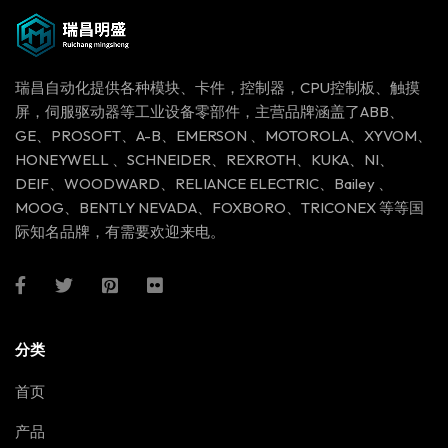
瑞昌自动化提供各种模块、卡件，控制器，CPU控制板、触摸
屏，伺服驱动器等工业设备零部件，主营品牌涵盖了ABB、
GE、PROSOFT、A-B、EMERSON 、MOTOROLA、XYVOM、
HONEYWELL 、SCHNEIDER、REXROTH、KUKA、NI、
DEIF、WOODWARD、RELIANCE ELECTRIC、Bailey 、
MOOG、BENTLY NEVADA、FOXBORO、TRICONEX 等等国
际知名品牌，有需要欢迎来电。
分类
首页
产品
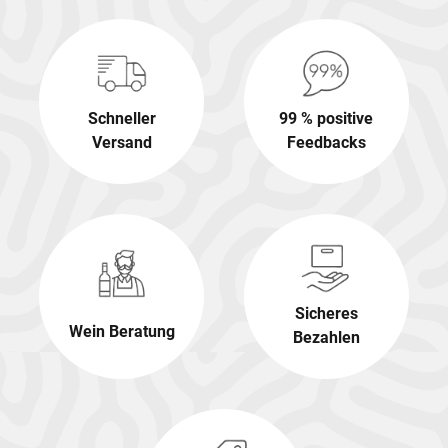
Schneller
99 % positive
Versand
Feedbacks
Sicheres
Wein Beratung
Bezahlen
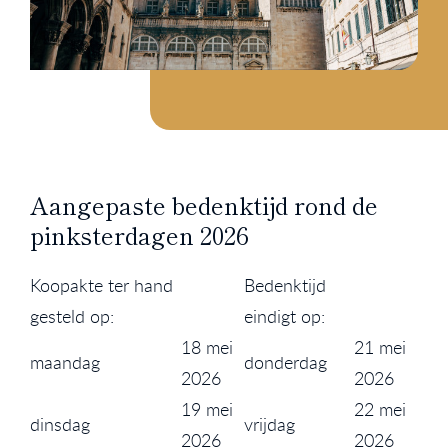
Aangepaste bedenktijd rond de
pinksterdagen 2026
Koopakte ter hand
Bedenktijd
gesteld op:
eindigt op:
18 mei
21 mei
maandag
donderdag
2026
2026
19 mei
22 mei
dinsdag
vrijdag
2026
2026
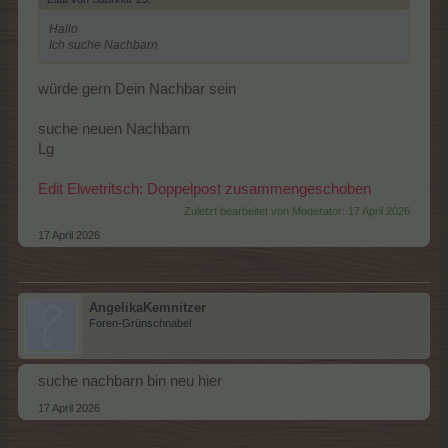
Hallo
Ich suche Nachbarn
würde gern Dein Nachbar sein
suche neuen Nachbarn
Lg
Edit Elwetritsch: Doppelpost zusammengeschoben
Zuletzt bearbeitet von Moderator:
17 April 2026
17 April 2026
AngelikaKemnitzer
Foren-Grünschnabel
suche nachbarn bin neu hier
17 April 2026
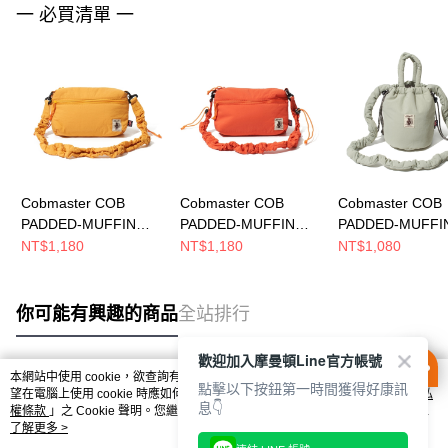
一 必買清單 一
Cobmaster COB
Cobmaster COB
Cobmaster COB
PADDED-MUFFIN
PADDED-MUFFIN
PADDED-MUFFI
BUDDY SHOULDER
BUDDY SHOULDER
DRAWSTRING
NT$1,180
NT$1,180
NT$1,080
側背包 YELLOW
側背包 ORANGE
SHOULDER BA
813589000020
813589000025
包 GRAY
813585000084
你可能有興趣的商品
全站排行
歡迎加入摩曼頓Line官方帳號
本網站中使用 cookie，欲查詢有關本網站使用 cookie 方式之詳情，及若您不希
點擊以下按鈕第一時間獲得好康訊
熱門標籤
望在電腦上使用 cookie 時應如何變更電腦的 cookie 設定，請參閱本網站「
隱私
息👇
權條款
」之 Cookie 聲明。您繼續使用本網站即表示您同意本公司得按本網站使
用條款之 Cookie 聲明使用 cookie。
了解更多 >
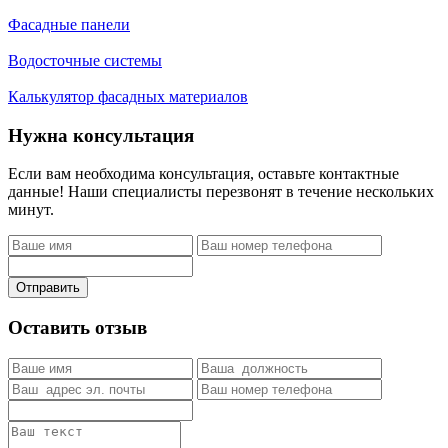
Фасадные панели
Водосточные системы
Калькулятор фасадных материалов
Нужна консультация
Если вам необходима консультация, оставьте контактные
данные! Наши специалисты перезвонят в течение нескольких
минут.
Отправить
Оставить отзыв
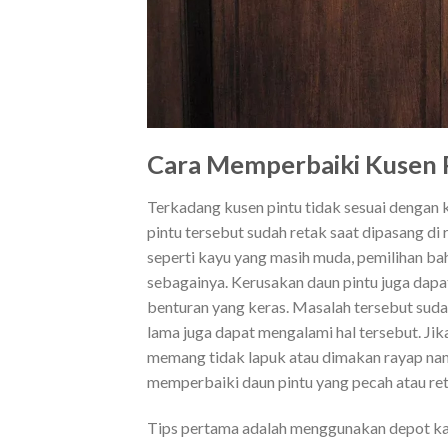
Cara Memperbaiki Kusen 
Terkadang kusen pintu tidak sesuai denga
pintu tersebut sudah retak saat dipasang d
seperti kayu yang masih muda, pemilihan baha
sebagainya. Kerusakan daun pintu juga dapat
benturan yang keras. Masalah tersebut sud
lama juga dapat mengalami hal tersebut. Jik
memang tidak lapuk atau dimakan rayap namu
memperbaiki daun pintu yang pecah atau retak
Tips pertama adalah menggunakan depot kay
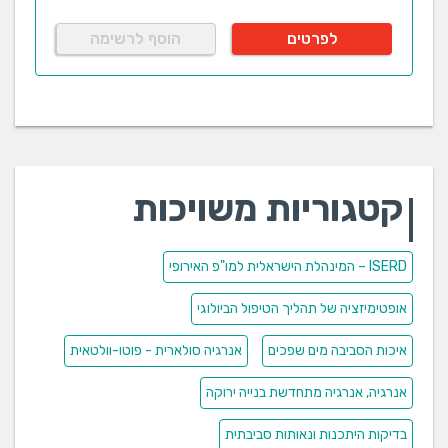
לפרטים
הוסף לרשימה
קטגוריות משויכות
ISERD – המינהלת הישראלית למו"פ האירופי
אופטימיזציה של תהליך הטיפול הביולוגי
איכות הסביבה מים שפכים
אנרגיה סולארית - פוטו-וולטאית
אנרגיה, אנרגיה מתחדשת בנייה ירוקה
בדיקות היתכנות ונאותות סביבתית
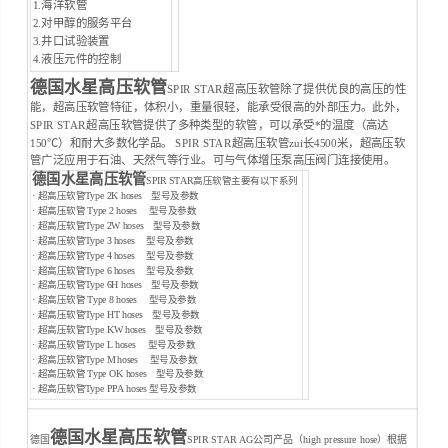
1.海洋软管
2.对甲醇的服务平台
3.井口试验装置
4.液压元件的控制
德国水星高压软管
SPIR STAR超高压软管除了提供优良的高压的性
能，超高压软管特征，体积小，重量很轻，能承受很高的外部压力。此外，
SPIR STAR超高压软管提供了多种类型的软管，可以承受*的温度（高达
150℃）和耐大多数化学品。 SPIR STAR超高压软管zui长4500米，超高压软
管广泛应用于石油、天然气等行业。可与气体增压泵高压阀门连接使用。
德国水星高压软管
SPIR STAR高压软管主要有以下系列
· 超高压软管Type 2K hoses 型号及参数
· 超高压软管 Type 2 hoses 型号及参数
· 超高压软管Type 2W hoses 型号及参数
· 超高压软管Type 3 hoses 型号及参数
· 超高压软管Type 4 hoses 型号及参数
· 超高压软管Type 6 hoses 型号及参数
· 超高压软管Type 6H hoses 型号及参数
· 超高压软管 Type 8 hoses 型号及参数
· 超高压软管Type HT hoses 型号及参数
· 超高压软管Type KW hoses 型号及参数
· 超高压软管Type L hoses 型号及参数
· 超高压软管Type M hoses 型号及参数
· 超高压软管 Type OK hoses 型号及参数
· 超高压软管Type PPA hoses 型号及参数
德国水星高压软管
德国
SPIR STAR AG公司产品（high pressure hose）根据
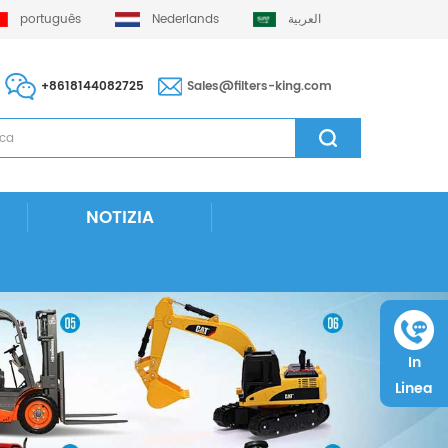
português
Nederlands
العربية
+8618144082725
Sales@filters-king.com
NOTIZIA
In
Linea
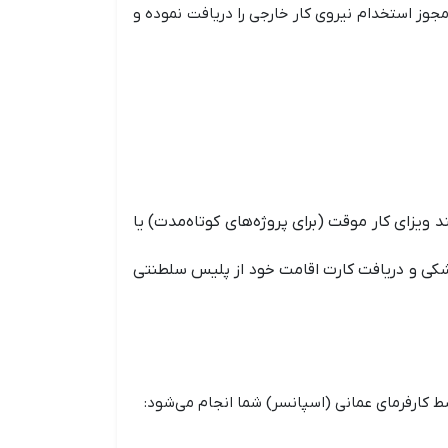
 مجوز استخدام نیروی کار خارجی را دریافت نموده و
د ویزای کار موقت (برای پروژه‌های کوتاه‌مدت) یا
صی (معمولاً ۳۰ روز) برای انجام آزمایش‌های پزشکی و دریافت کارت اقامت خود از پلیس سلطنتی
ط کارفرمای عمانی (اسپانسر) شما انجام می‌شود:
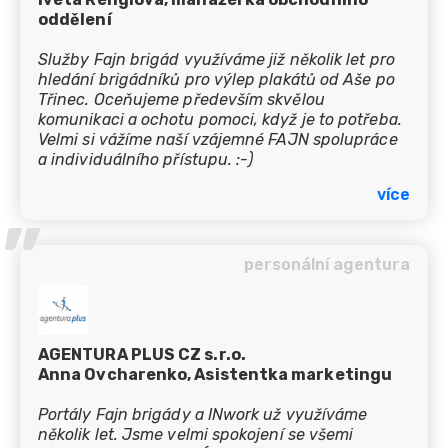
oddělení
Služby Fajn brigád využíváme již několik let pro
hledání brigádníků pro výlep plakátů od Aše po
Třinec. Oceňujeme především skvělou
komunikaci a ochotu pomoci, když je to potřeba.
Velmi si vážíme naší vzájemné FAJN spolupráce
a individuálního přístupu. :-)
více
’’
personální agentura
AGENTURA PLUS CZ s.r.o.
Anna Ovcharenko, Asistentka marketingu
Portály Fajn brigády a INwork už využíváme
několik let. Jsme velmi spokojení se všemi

== == ==

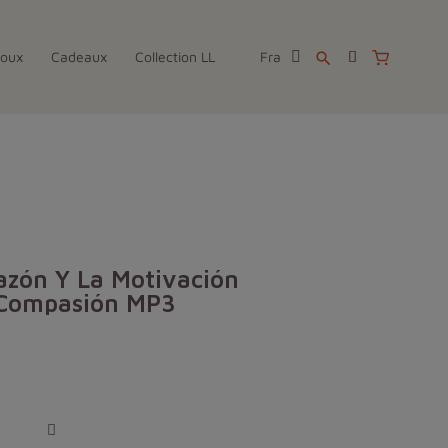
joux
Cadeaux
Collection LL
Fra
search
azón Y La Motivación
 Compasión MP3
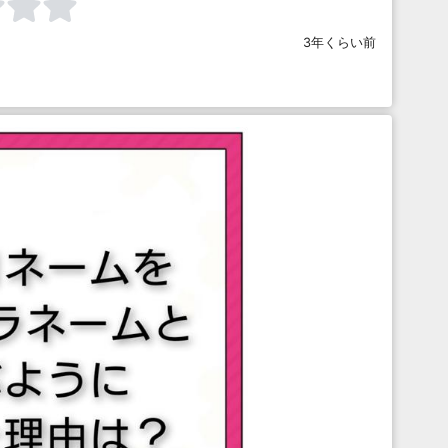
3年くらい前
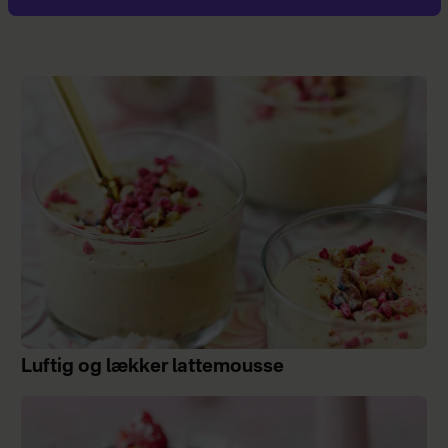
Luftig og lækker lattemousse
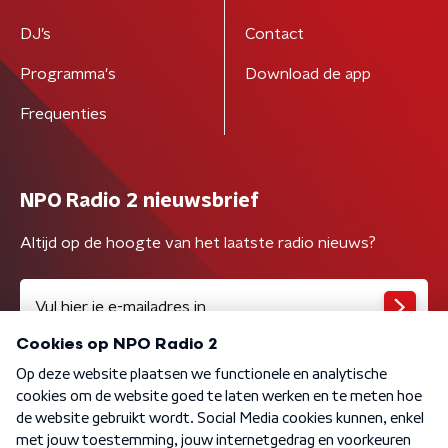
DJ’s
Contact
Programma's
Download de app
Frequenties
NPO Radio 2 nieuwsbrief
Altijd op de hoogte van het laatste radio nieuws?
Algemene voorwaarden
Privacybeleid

== == ==

All that is wanted is a faithful reproduction of the line above with "Velmi si vážíme naší vzájemné FAJN spolupráce", the line with "několik let. Jsme velmi spokojení se všemi", and every line in between.

# Task result
Velmi si vážíme naší vzájemné FAJN spolupráce
a individuálního přístupu. :-)
více
’’
personální agentura
AGENTURA PLUS CZ s.r.o.
Anna Ovcharenko, Asistentka marketingu
Portály Fajn brigády a INwork už využíváme
několik let. Jsme velmi spokojení se všemi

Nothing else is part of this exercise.